Items listed in a dataset:

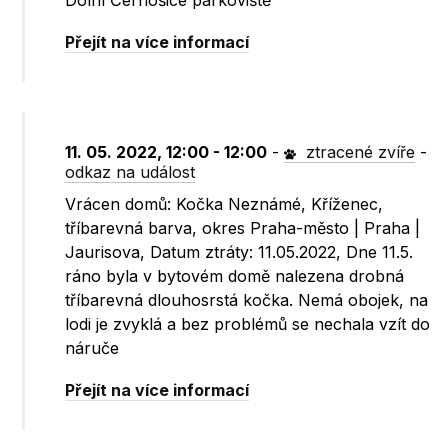
Dolní Černošice parkoviště
Přejít na více informací
11. 05. 2022, 12:00 - 12:00
-
ztracené zvíře
-
odkaz na událost
Vrácen domů: Kočka Neznámé, Kříženec,
tříbarevná barva, okres Praha-město | Praha |
Jaurisova, Datum ztráty: 11.05.2022, Dne 11.5.
ráno byla v bytovém domě nalezena drobná
tříbarevná dlouhosrstá kočka. Nemá obojek, na
lodi je zvyklá a bez problémů se nechala vzít do
náruče
Přejít na více informací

**Task item**
Reproduce every entry above in full and exactly, though not its pictures.

**Result of this exercise**
Dolní Černošice parkoviště
Přejít na více informací
11. 05. 2022, 12:00 - 12:00
-
ztracené zvíře
-
odkaz na událost
Vrácen domů: Kočka Neznámé, Kříženec,
tříbarevná barva, okres Praha-město | Praha |
Jaurisova, Datum ztráty: 11.05.2022, Dne 11.5.
ráno byla v bytovém domě nalezena drobná
tříbarevná dlouhosrstá kočka. Nemá obojek, na
lodi je zvyklá a bez problémů se nechala vzít do
náruče
Přejít na více informací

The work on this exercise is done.